# Training a puppy to be a guard dog?



## Strelka (May 3, 2013)

I have a 5-month old gsd puppy. So far I have trained her the basic commands like sit, come, lay, etc... I am debating whether I should train her to be a guard dog. Although she is a biter (excessive chewing at the moment), she is not aggressive at all. The reason I want her to be a guard dog is because about a year ago, the house next to us was converted into a drug rehabilitation center for teens. There are some very troubled teens out there and I am worried about the safety of my family; however, I don't know if training a gsd puupy to be a guard dog is a good idea. So my question is: Should I train her to be a guard dog or let her become naturally protective of my family? Any input would be helpful. Thanks.


----------



## qbchottu (Jul 10, 2011)

What does that mean "guard dog"? What is your expectation?

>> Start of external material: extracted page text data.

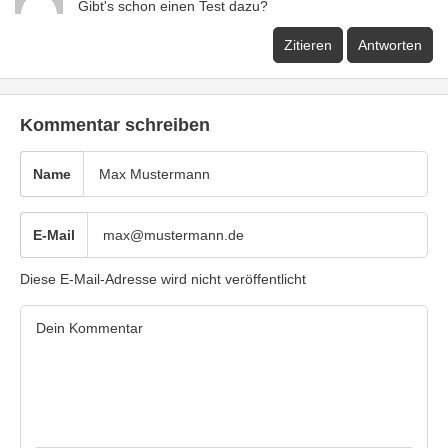
Gibt's schon einen Test dazu?
Zitieren
Antworten
Kommentar schreiben
Name
E-Mail
Diese E-Mail-Adresse wird nicht veröffentlicht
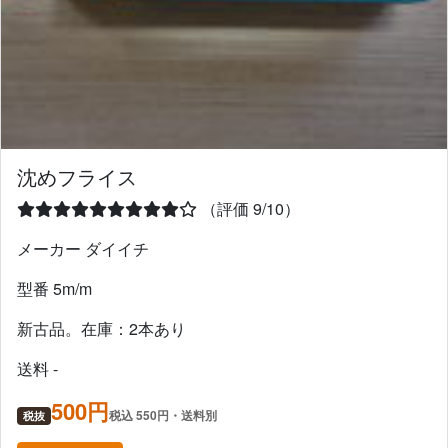
沈めフライス
（評価 9/10）
メーカー ダイイチ
型番 5m/m
新古品。在庫：2本あり
送料 -
500円
税込 550円・送料別
税抜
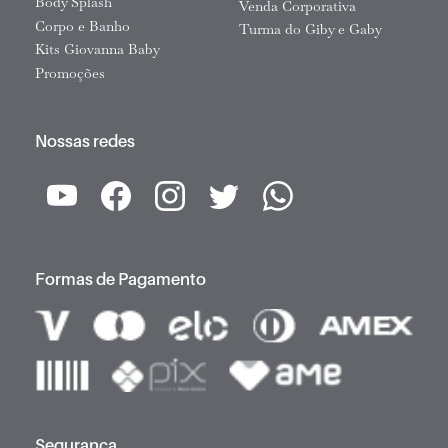
Body Splash
Venda Corporativa
Corpo e Banho
Turma do Giby e Gaby
Kits Giovanna Baby
Promoções
Nossas redes
Formas de Pagamento
Segurança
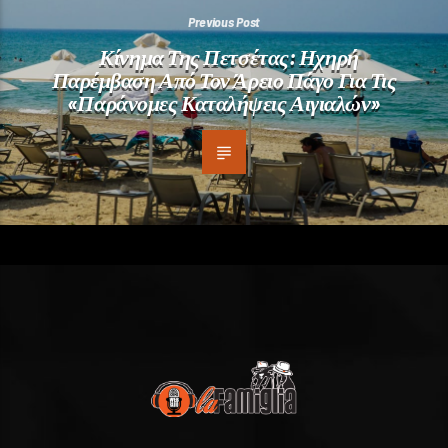
Previous Post
Κίνημα Της Πετσέτας: Ηχηρή
Παρέμβαση Από Τον Άρειο Πάγο Για Τις
«παράνομες Καταλήψεις Αιγιαλών»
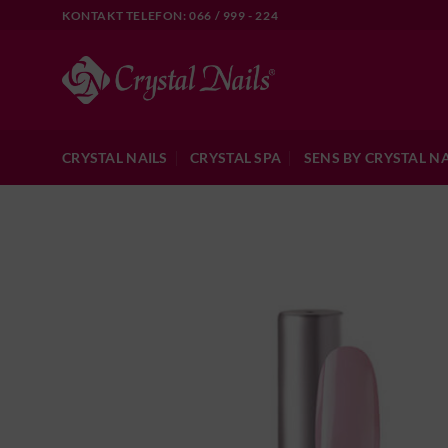
Skip
KONTAKT TELEFON: 066 / 999 - 224
to
content
CRYSTAL NAILS
CRYSTAL SPA
SENS BY CRYSTAL NA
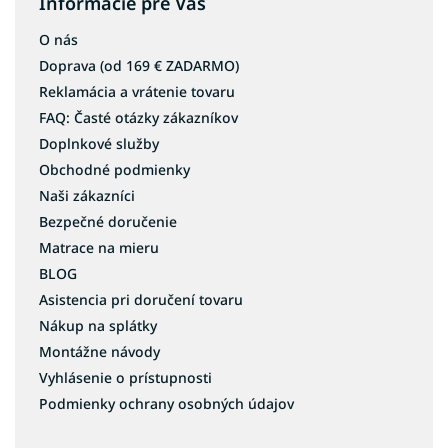
Informácie pre Vás
Koberce 100x200
O nás
Koberce 120x160
Doprava (od 169 € ZADARMO)
Koberce 120x170
Reklamácia a vrátenie tovaru
Koberce 120x180
FAQ: Časté otázky zákazníkov
Koberce 120x200
Doplnkové služby
Koberce 140x190
Obchodné podmienky
Koberce 140x200
Naši zákazníci
Koberce 160x200
Bezpečné doručenie
Matrace na mieru
Koberce 160x230
BLOG
Koberce 170x240
Asistencia pri doručení tovaru
Koberce 180x260
Nákup na splátky
Koberce 180x280
Montážne návody
Koberce 200x290
Vyhlásenie o prístupnosti
Koberce 200x300
Podmienky ochrany osobných údajov
Koberce 240x330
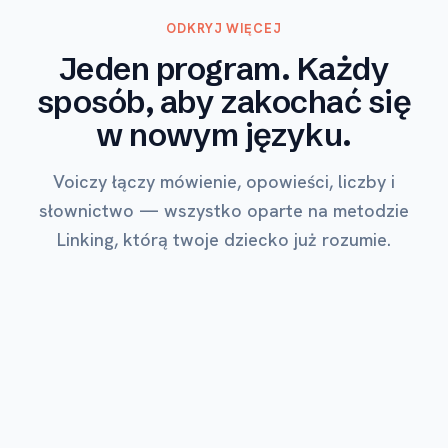
ODKRYJ WIĘCEJ
Jeden program. Każdy
sposób, aby zakochać się
w nowym języku.
Voiczy łączy mówienie, opowieści, liczby i
słownictwo — wszystko oparte na metodzie
Linking, którą twoje dziecko już rozumie.
NAJBARDZIEJ UKOCHANY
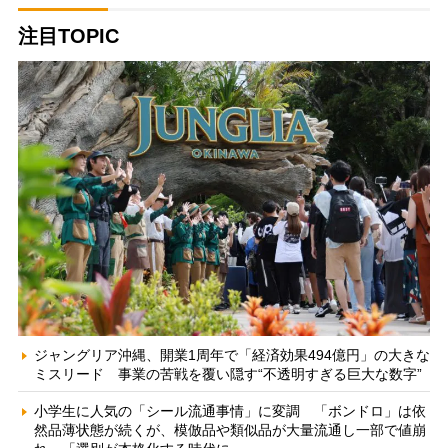
注目TOPIC
ジャングリア沖縄、開業1周年で「経済効果494億円」の大きな
ミスリード 事業の苦戦を覆い隠す“不透明すぎる巨大な数字”
小学生に人気の「シール流通事情」に変調 「ボンドロ」は依
然品薄状態が続くが、模倣品や類似品が大量流通し一部で値崩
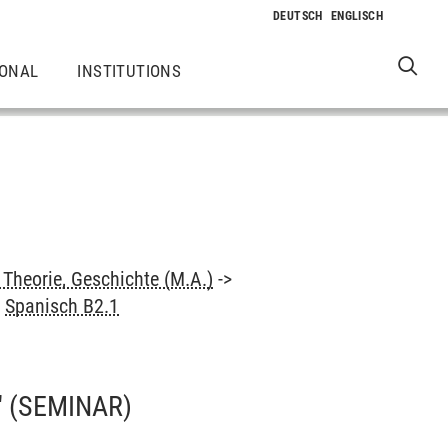
IONAL
INSTITUTIONS
Theorie, Geschichte (M.A.)
->
>
Spanisch B2.1
"
(SEMINAR)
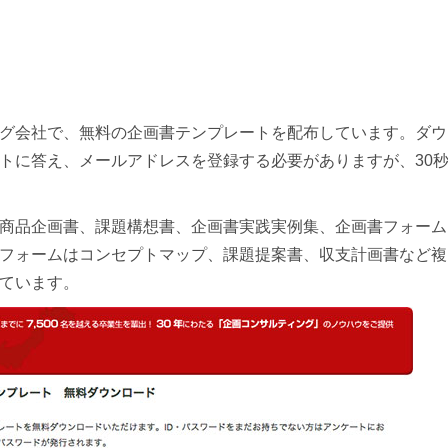
グ会社で、無料の企画書テンプレートを配布しています。ダウ
トに答え、メールアドレスを登録する必要がありますが、30
商品企画書、課題構想書、企画書実践実例集、企画書フォーム
フォームはコンセプトマップ、課題提案書、収支計画書など複
ています。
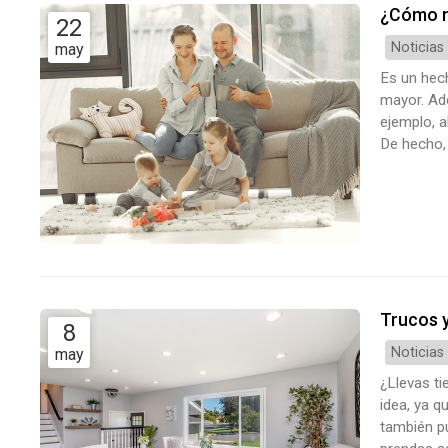
¿Cómo m
22
Noticias
may
Es un hec
mayor. Ad
ejemplo, a
De hecho, 
casa, que 
con mayor 
Trucos y
8
Noticias
may
¿Llevas t
idea, ya q
también pu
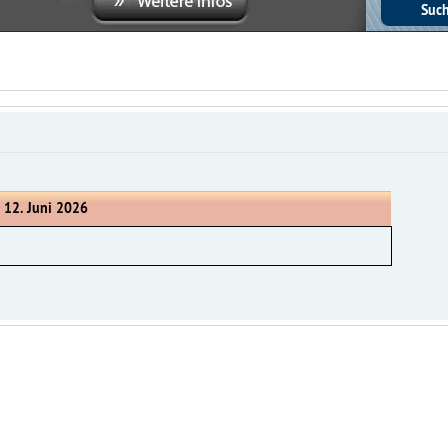
, 12. Juni 2026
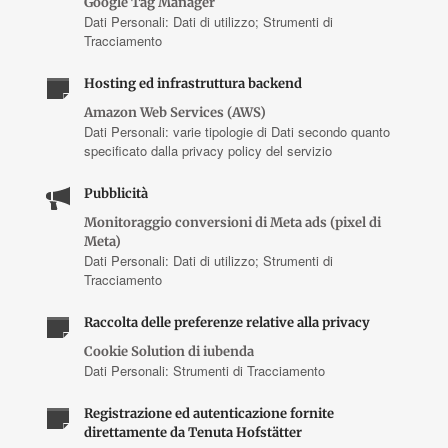
Google Tag Manager
Dati Personali: Dati di utilizzo; Strumenti di
Tracciamento
Hosting ed infrastruttura backend
Amazon Web Services (AWS)
Dati Personali: varie tipologie di Dati secondo quanto
specificato dalla privacy policy del servizio
Pubblicità
Monitoraggio conversioni di Meta ads (pixel di
Meta)
Dati Personali: Dati di utilizzo; Strumenti di
Tracciamento
Raccolta delle preferenze relative alla privacy
Cookie Solution di iubenda
Dati Personali: Strumenti di Tracciamento
Registrazione ed autenticazione fornite
direttamente da Tenuta Hofstätter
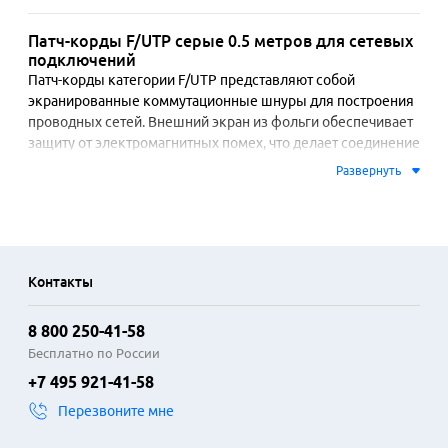
Патч-корды F/UTP серые 0.5 метров для сетевых
подключений
Патч-корды категории F/UTP представляют собой 
экранированные коммутационные шнуры для построения 
проводных сетей. Внешний экран из фольги обеспечивает 
защиту от электромагнитных помех, что делает соединение 
стабильным в условиях близкого расположения к 
Развернуть
силовым кабелям или другому оборудованию. 
Конструкция с серой оболочкой из поливинилхлорида 
отличается гибкостью и устойчивостью к износу.

Длина кабеля 0.5 метра оптимальна для организации 
Контакты
аккуратного подключения в телекоммуникационных 
стойках, серверных шкафах и рабочих местах. Короткий 
8 800 250-41-58
шнур исключает излишки проводов, поддерживая порядок 
в кабельной системе. Коннекторы RJ-45 с позолоченными 
Бесплатно по России
контактами обеспечивают надежное соединение и 
+7 495 921-41-58
устойчивость к окислению. Патч-корды полностью 
Перезвоните мне
соответствуют стандарту передачи данных Ethernet, 
поддерживая скорости до 1 Гбит/с.
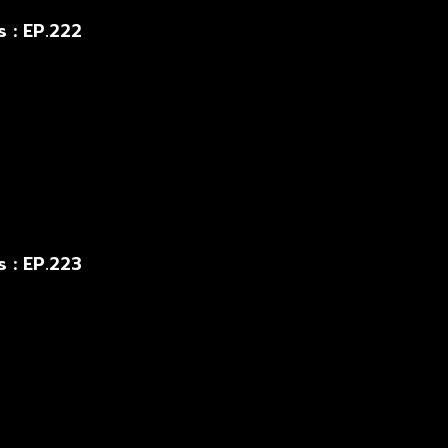
 : EP.222
 : EP.223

If you have never had experience doing this type of training, don't experiment on your dog yourself


----------



## Shade (Feb 20, 2012)

If you're serious about the need then find a good trainer and get their help, it's not training you want to mess up or take on by yourself.


----------



## LoveEcho (Mar 4, 2011)

I second the "do not try this at home" sentiment. Also be aware that while many dogs will become naturally protective, some won't. Even more importantly, dogs that have the appropriate temperament for protection training are harder to come by than most think. Only a PP experienced trainer can tell you if she's got the right temperament. In the mean time, keep up the obedience! Sounds like you're working on a solid foundation and that's the best way to start


----------



## mycobraracr (Dec 4, 2011)

qbchottu said:


> What does that mean "guard dog"? What is your expectation?
> 
> If you have never had experience doing this type of training, don't experiment on your dog yourself


 
I second this. What do you mean guard dog? Perimeter dog, personal protection dog, alert dog, deterrent? All these are very different. What specific things do you want your dog to do? Also know that none of these can be expected from a puppy. The dog needs to mature.


----------



## jmoney (Jul 21, 2010)

Perimeter dogs are dangerous, most trainers I have encountered lately wont even train them anymore. 5 months is a little early, but I would grab leerburgs foundation of puppy bitework and start with that while you begin researching trainers. They will have to put your dog through an evaluation to decide whether or not your dog is suitable for PP work. Just be prepared, Mine has been in PP training for about 8 months now and it does get a little expensive pretty fast.


----------



## blackshep (Aug 3, 2012)

Honestly, I think most GSD's will naturally act as a deterrent and bark at strangers. My pup sounds like she'll rip your arms off, until you're welcomed into the house, then she's a big suck.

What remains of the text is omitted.